WORK ITEM:
Which lines of the entries contain the word "Magos"? Please list them.
──────────
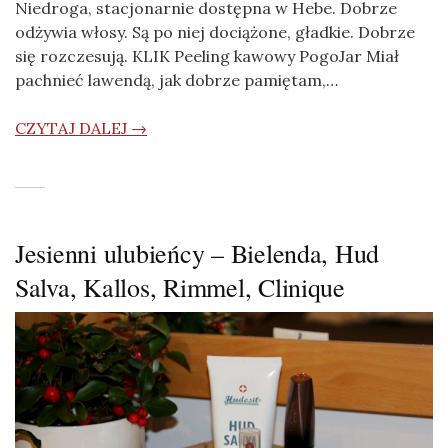
Niedroga, stacjonarnie dostępna w Hebe. Dobrze
odżywia włosy. Są po niej dociążone, gładkie. Dobrze
się rozczesują. KLIK Peeling kawowy PogoJar Miał
pachnieć lawendą, jak dobrze pamiętam,…
CZYTAJ DALEJ →
Jesienni ulubieńcy – Bielenda, Hud
Salva, Kallos, Rimmel, Clinique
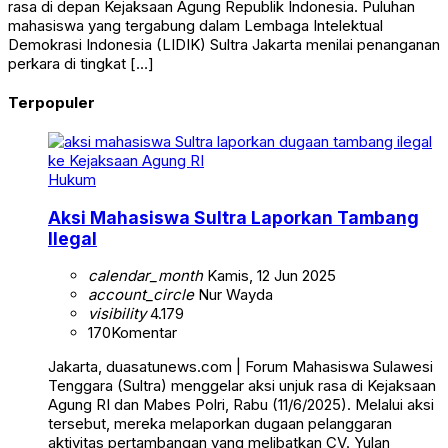
rasa di depan Kejaksaan Agung Republik Indonesia. Puluhan
mahasiswa yang tergabung dalam Lembaga Intelektual
Demokrasi Indonesia (LIDIK) Sultra Jakarta menilai penanganan
perkara di tingkat […]
Terpopuler
Hukum
Aksi Mahasiswa Sultra Laporkan Tambang
Ilegal
calendar_month
Kamis, 12 Jun 2025
account_circle
Nur Wayda
visibility
4.179
170
Komentar
Jakarta, duasatunews.com | Forum Mahasiswa Sulawesi
Tenggara (Sultra) menggelar aksi unjuk rasa di Kejaksaan
Agung RI dan Mabes Polri, Rabu (11/6/2025). Melalui aksi
tersebut, mereka melaporkan dugaan pelanggaran
aktivitas pertambangan yang melibatkan CV. Yulan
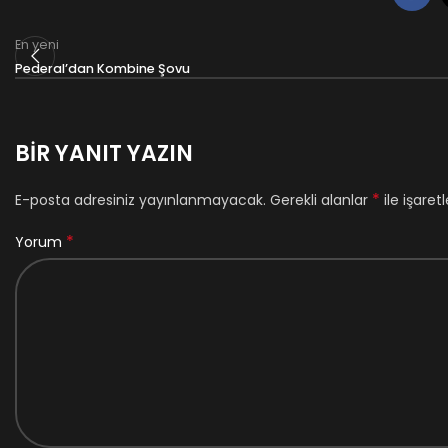
En yeni
Pederal’dan Kombine Şovu
BIR YANIT YAZIN
*
E-posta adresiniz yayınlanmayacak.
Gerekli alanlar
ile işaret
*
Yorum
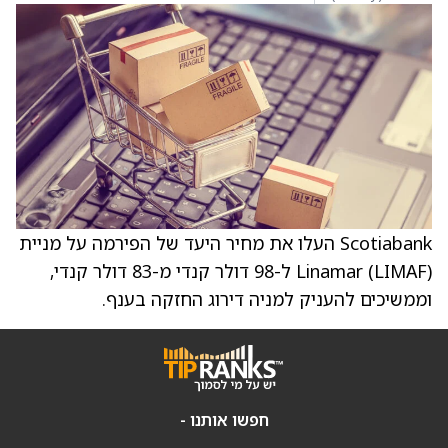
Scotiabank העלו את מחיר היעד של הפירמה על מניית
Linamar (LIMAF) ל-98 דולר קנדי מ-83 דולר קנדי,
וממשיכים להעניק למניה דירוג החזקה בענף.
חפשו אותנו -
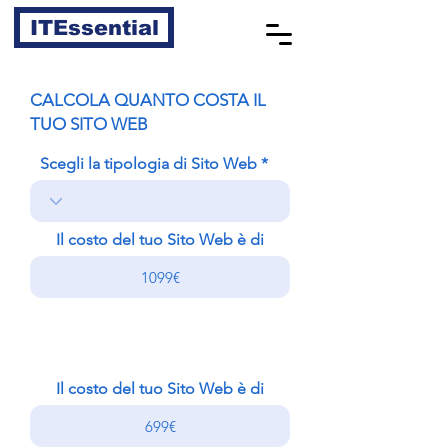
ITEssential
CALCOLA QUANTO COSTA IL
TUO SITO WEB
Scegli la tipologia di Sito Web
Il costo del tuo Sito Web è di
Il costo del tuo Sito Web è di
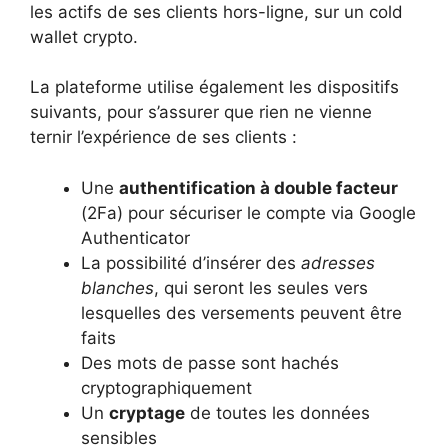
les actifs de ses clients hors-ligne, sur un cold
wallet crypto.
La plateforme utilise également les dispositifs
suivants, pour s’assurer que rien ne vienne
ternir l’expérience de ses clients :
Une
authentification à double facteur
(2Fa) pour sécuriser le compte via Google
Authenticator
La possibilité d’insérer des
adresses
blanches
, qui seront les seules vers
lesquelles des versements peuvent être
faits
Des mots de passe sont hachés
cryptographiquement
Un
cryptage
de toutes les données
sensibles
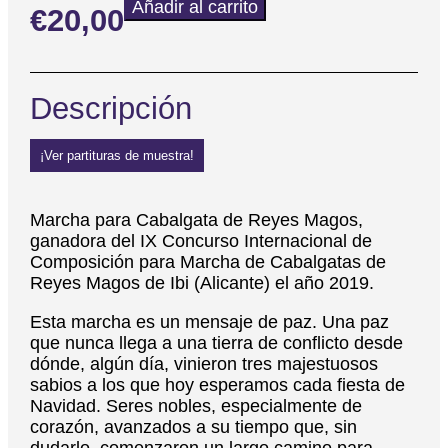
Añadir al carrito
€
20,00
Descripción
¡Ver partituras de muestra!
Marcha para Cabalgata de Reyes Magos,
ganadora del IX Concurso Internacional de
Composición para Marcha de Cabalgatas de
Reyes Magos de Ibi (Alicante) el año 2019.
Esta marcha es un mensaje de paz. Una paz
que nunca llega a una tierra de conflicto desde
dónde, algún día, vinieron tres majestuosos
sabios a los que hoy esperamos cada fiesta de
Navidad. Seres nobles, especialmente de
corazón, avanzados a su tiempo que, sin
dudarlo, comenzaron un largo camino para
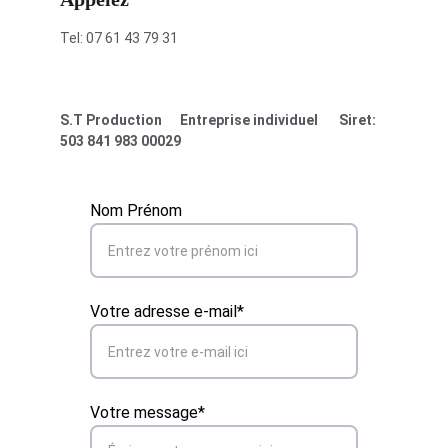
Tel: 07 61 43 79 31
S.T Production      Entreprise individuel       Siret: 
503 841 983 00029
Nom Prénom
Votre adresse e-mail*
Votre message*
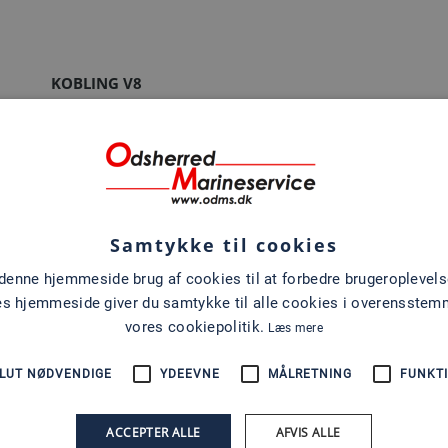
KOBLING V8
Samtykke til cookies
 denne hjemmeside brug af cookies til at forbedre brugeroplevels
es hjemmeside giver du samtykke til alle cookies i overensste
vores cookiepolitik.
Læs mere
LUT NØDVENDIGE
YDEEVNE
MÅLRETNING
FUNKTI
KOBLING V8 BRAVO
ACCEPTER ALLE
AFVIS ALLE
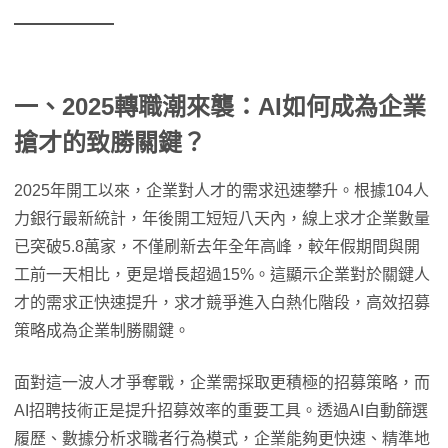
一、2025轉職潮來襲：AI如何成為企業
搶才的致勝關鍵？
2025年開工以來，企業對人才的需求迅速攀升。根據104人
力銀行最新統計，年後開工短短八天內，線上求才企業數量
已突破5.8萬家，不僅刷新去年全年高峰，較年假期間與開
工前一天相比，更是增長超過15%。這顯示企業對於關鍵人
才的需求正快速提升，求才競爭進入白熱化階段，高效招募
策略成為企業制勝關鍵。
面對這一波人才爭奪戰，企業需採取更積極的招募策略，而
AI招聘技術正是提升招募效率的重要工具。透過AI自動篩選
履歷、數據分析求職者行為模式，企業能夠更快速、精準地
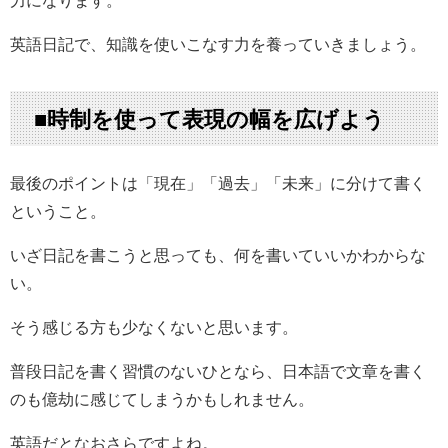
英語日記で、知識を使いこなす力を養っていきましょう。
■時制を使って表現の幅を広げよう
最後のポイントは「現在」「過去」「未来」に分けて書く
ということ。
いざ日記を書こうと思っても、何を書いていいかわからな
い。
そう感じる方も少なくないと思います。
普段日記を書く習慣のないひとなら、日本語で文章を書く
のも億劫に感じてしまうかもしれません。
英語だとなおさらですよね。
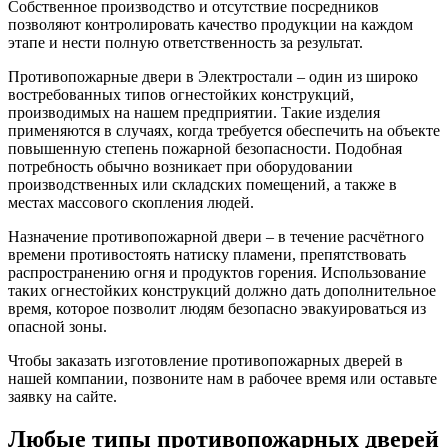
Собственное производство и отсутствие посредников
позволяют контролировать качество продукции на каждом
этапе и нести полную ответственность за результат.
Противопожарные двери в Электростали – один из широко
востребованных типов огнестойких конструкций,
производимых на нашем предприятии. Такие изделия
применяются в случаях, когда требуется обеспечить на объекте
повышенную степень пожарной безопасности. Подобная
потребность обычно возникает при оборудовании
производственных или складских помещений, а также в
местах массового скопления людей.
Назначение противопожарной двери – в течение расчётного
времени противостоять натиску пламени, препятствовать
распространению огня и продуктов горения. Использование
таких огнестойких конструкций должно дать дополнительное
время, которое позволит людям безопасно эвакуироваться из
опасной зоны.
Чтобы заказать изготовление противопожарных дверей в
нашей компании, позвоните нам в рабочее время или оставьте
заявку на сайте.
Любые типы противопожарных дверей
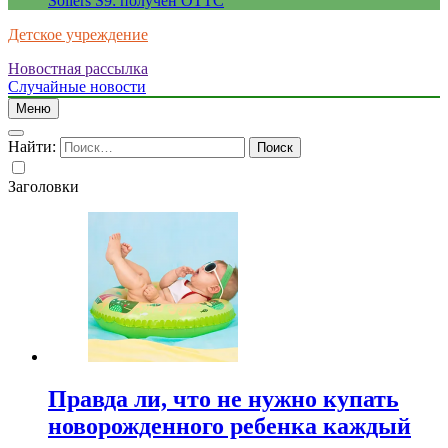
Sollers S9: получен ОТТС
Детское учреждение
Новостная рассылка
Случайные новости
Меню
Найти:
Заголовки
Правда ли, что не нужно купать
новорожденного ребенка каждый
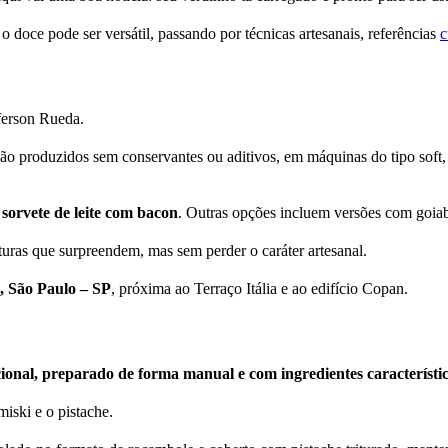
doce pode ser versátil, passando por técnicas artesanais, referências
c
ferson Rueda.
são produzidos sem conservantes ou aditivos, em máquinas do tipo so
o
sorvete de leite com bacon
. Outras opções incluem versões com goiab
turas que surpreendem, mas sem perder o caráter artesanal.
, São Paulo – SP
, próxima ao Terraço Itália e ao edifício Copan.
cional, preparado de forma manual e com ingredientes característi
miski e o pistache.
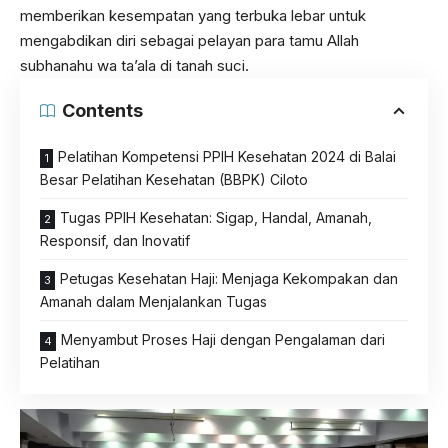
memberikan kesempatan yang terbuka lebar untuk
mengabdikan diri sebagai pelayan para tamu Allah
subhanahu wa ta’ala di tanah suci.
Contents
Pelatihan Kompetensi PPIH Kesehatan 2024 di Balai
Besar Pelatihan Kesehatan (BBPK) Ciloto
Tugas PPIH Kesehatan: Sigap, Handal, Amanah,
Responsif, dan Inovatif
Petugas Kesehatan Haji: Menjaga Kekompakan dan
Amanah dalam Menjalankan Tugas
Menyambut Proses Haji dengan Pengalaman dari
Pelatihan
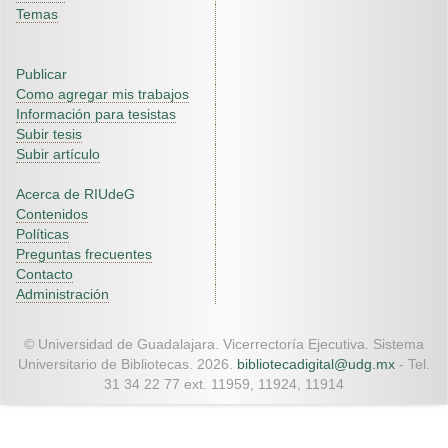
Temas
Publicar
Como agregar mis trabajos
Información para tesistas
Subir tesis
Subir artículo
Acerca de RIUdeG
Contenidos
Políticas
Preguntas frecuentes
Contacto
Administración
© Universidad de Guadalajara. Vicerrectoría Ejecutiva. Sistema
Universitario de Bibliotecas. 2026.
bibliotecadigital@udg.mx
- Tel.
31 34 22 77 ext. 11959, 11924, 11914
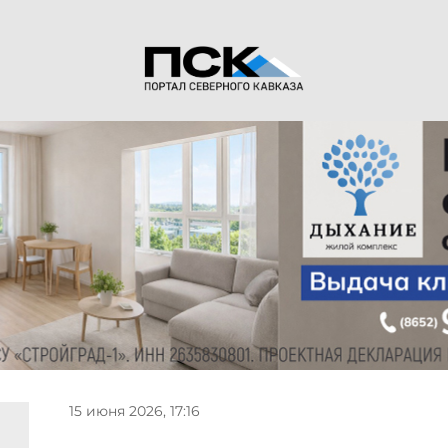
15 июня 2026, 17:16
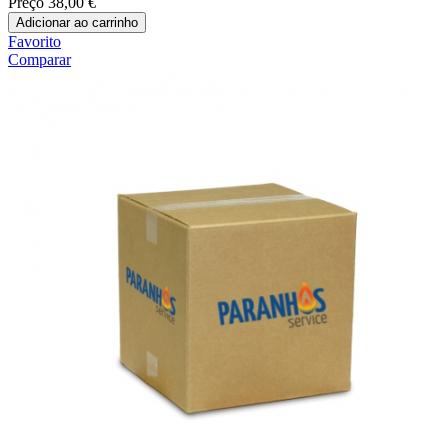
Preço
38,00 €
Adicionar ao carrinho
Favorito
Comparar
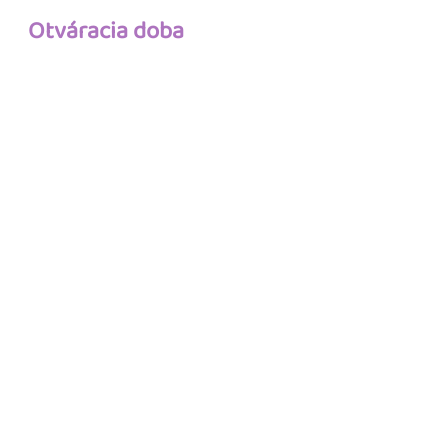
Otváracia doba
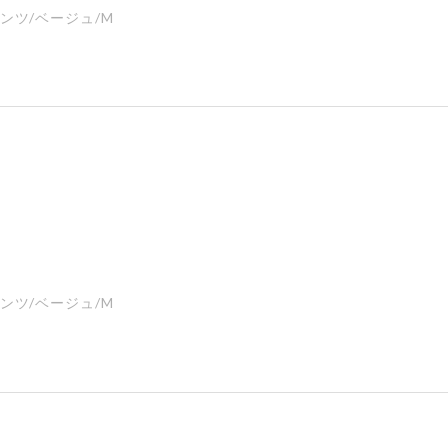
ンツ/ベージュ/M
ンツ/ベージュ/M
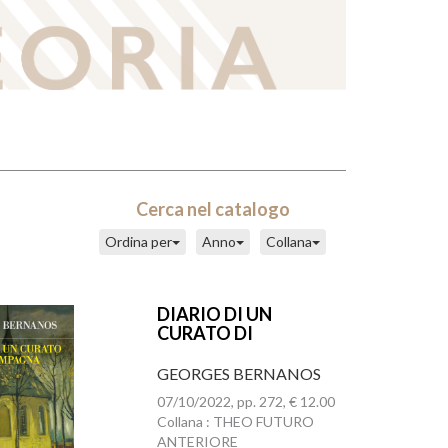
Cerca nel catalogo
Ordina per
Anno
Collana
DIARIO DI UN
CURATO DI
CAMPAGNA
GEORGES BERNANOS
07/10/2022, pp. 272, € 12.00
Collana : THEO FUTURO
ANTERIORE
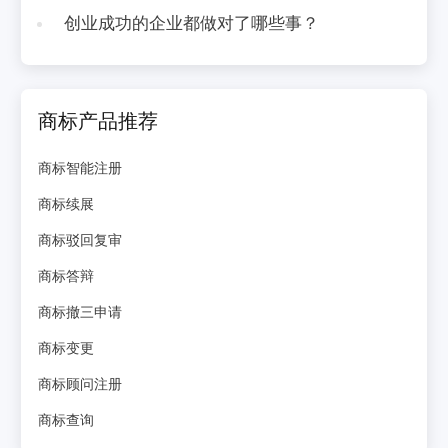
创业成功的企业都做对了哪些事？
商标产品推荐
商标智能注册
商标续展
商标驳回复审
商标答辩
商标撤三申请
商标变更
商标顾问注册
商标查询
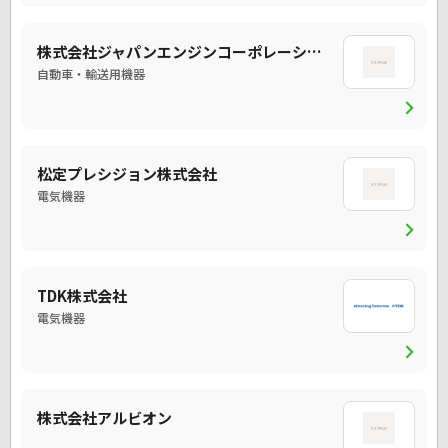
株式会社ジャパンエンジンコーポレーション
自動車・輸送用機器
chevron_right
松定プレシジョン株式会社
電気機器
chevron_right
TDK株式会社
電気機器
chevron_right
株式会社アルビオン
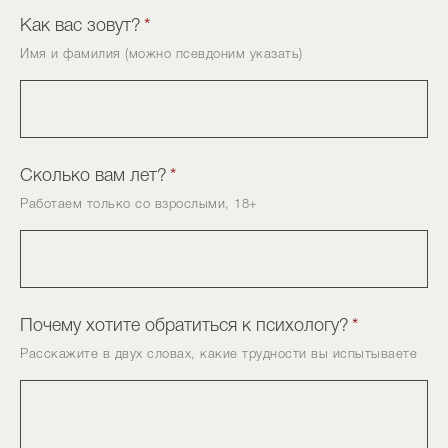
Как вас зовут?
*
Имя и фамилия (можно псевдоним указать)
Сколько вам лет?
*
Работаем только со взрослыми, 18+
Почему хотите обратиться к психологу?
*
Расскажите в двух словах, какие трудности вы испытываете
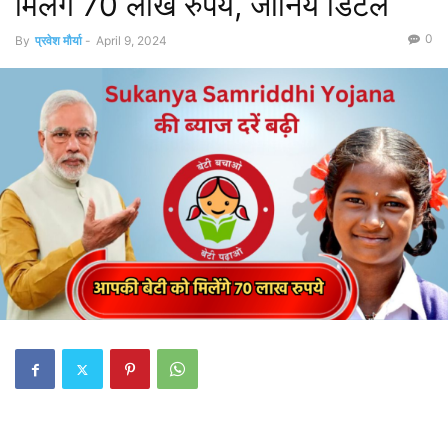
मिलेंगे 70 लाख रुपये, जानिये डिटेल
0
By
प्रवेश मौर्या
-
April 9, 2024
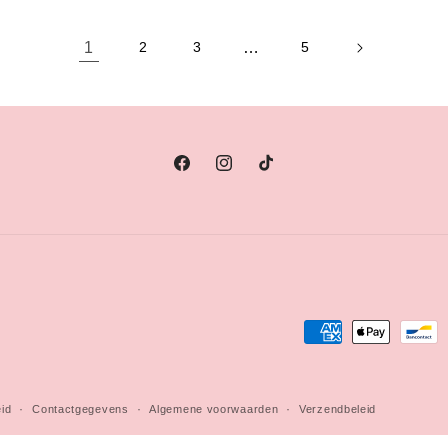
Title
Title
1
…
2
3
5
Facebook
Instagram
TikTok
Betaalmethoden
eid
Contactgegevens
Algemene voorwaarden
Verzendbeleid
──────────
TASK OUTPUT:
Marcha para Cabalgata de Reyes Magos,
Reyes Magos de Ibi (Alicante) el año 2019.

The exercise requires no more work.